Add a dictionary for Drupal-specific words

Created on 22 December 2022, over 1 year ago
Updated 29 November 2023, 7 months ago

Problem/Motivation

In the various issues to remove misspelled words from dictionary.txt valid words are accidentally removed. This just more reviews and rerolls.

Steps to reproduce

Proposed resolution

Add a second dictionary for words that CSpell identifies as misspellings that we want to keep. These will include, at least, Drupal specific words and some technical terms.

Remaining tasks

Add change record for script changes
Commit
Update docs page, see #12

User interface changes

API changes

Data model changes

Release notes snippet

📌 Task
Status

Fixed

Version

10.2

Component
Other 

Last updated 15 minutes ago

Created by

🇳🇿New Zealand quietone New Zealand

Live updates comments and jobs are added and updated live.
Sign in to follow issues

Comments & Activities

Not all content is available!

It's likely this issue predates Contrib.social: some issue and comment data are missing.

  • 🇳🇿New Zealand quietone New Zealand

    Only a reroll.

  • Status changed to Needs review over 1 year ago
  • 🇳🇿New Zealand quietone New Zealand
  • 🇺🇸United States smustgrave

    from your comment in the other ticket should drupalism words be moved too. Example mlid.

  • 🇳🇿New Zealand quietone New Zealand

    Yes, I did not do an exhaustive search for Drupalisms. I wanted to get this started and get feedback on the idea.

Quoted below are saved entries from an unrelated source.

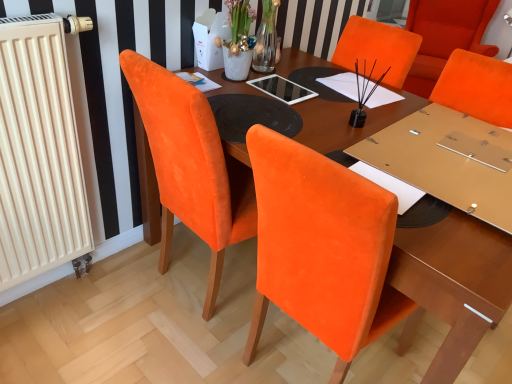 Find the location of a particular element. This screenshot has width=512, height=384. empty space that is ontop of wooden table at center is located at coordinates (385, 142). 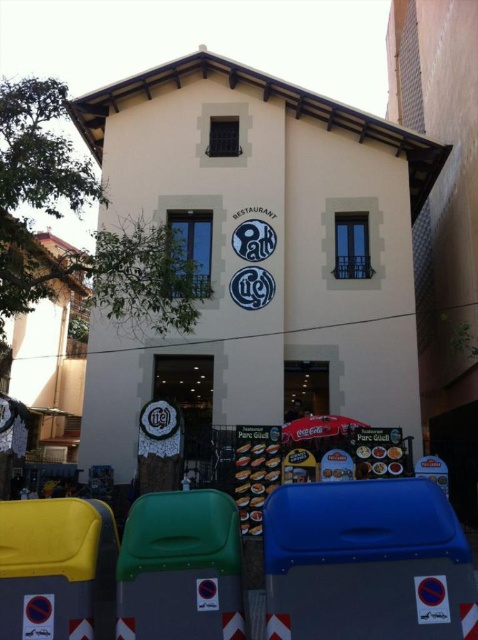 You are standing in front of the building and need to place a rectangular box that is 1.2 meters wide. Which bin, the blue plastic bin at lower right or the yellow plastic bin at lower left, can accommodate the box based on their widths?

The yellow plastic bin at lower left has a greater width than the blue plastic bin at lower right. Since the box is 1.2 meters wide, the yellow plastic bin at lower left is more likely to accommodate it if its width is sufficient, but the exact width isn

You are standing in front of the building and need to place a recycling item into the correct bin. The blue plastic bin at lower right is for recyclables. Which bin should you approach if you want to dispose of recyclables, and is it to the left or right of the yellow plastic bin at lower left?

You should approach the blue plastic bin at lower right for recyclables. It is to the right of the yellow plastic bin at lower left. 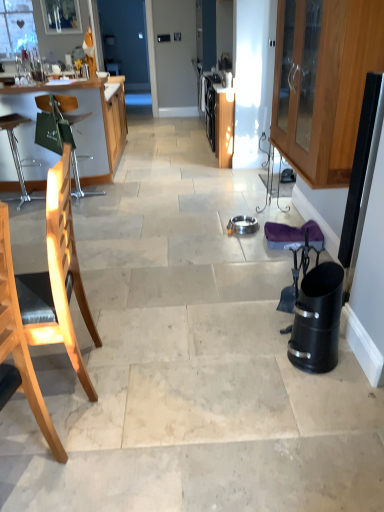 In order to click on vacant space behind light wood chair at left, which is the third chair from back to front in this screenshot , I will do `click(54, 426)`. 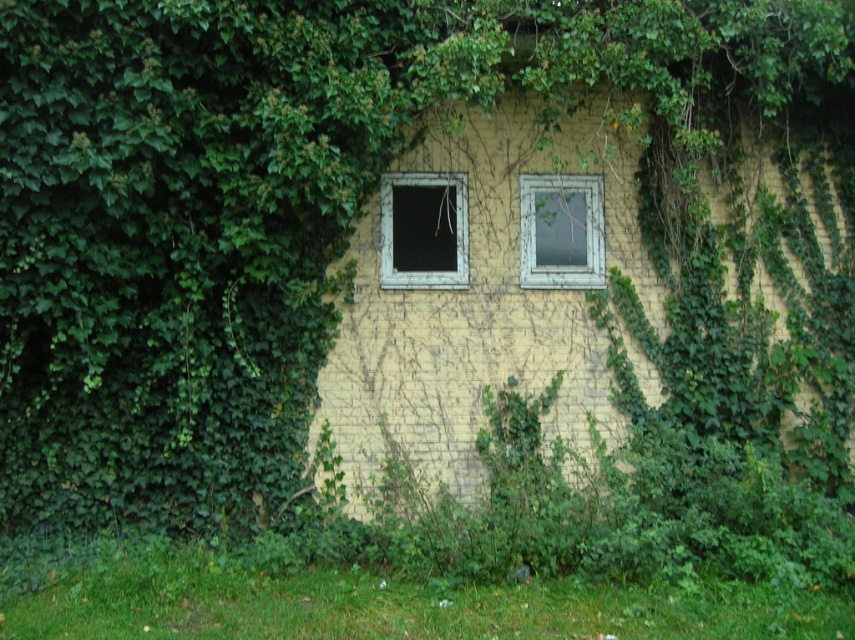 You are standing in front of a building with ivy covering its walls. You see two windows at the center of the wall. Which window is closer to you, the matte gray window at center or the white wooden window at center?

The matte gray window at center is closer to the viewer than the white wooden window at center.

You are an architect examining the building facade. You notice two windows at the center. Which window is shorter in height between the matte gray window at center and the white wooden window at center?

The matte gray window at center is shorter in height compared to the white wooden window at center. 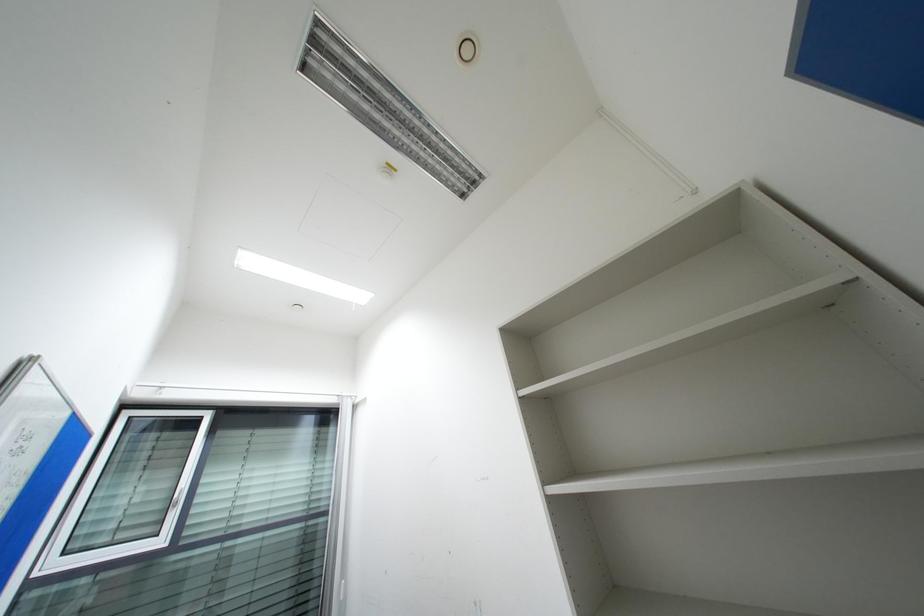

  • 🇺🇸United States smustgrave

    I do think organizing them will make it easier to manage.

    So +1 for RTBC

  • Status changed to RTBC over 1 year ago
  • 🇺🇸United States smustgrave

    Actually going to go ahead and mark it as it may be hard to get all phrases in one go. Maybe once this lands there is a follow up to move drupal like words over?

  • Status changed to Needs work about 1 year ago
  • 🇬🇧United Kingdom catch

    This is a good idea, but a few comments on the patch:

    +++ b/core/misc/cspell/drupal.txt
    @@ -0,0 +1,22 @@
    +llamma
    

    While llama's are very close to being a Drupalism, llamma is a real mis-spelling that we should fix to llama, and I think lammaids and lammasarelame should be handled by cspell-ignore maybe?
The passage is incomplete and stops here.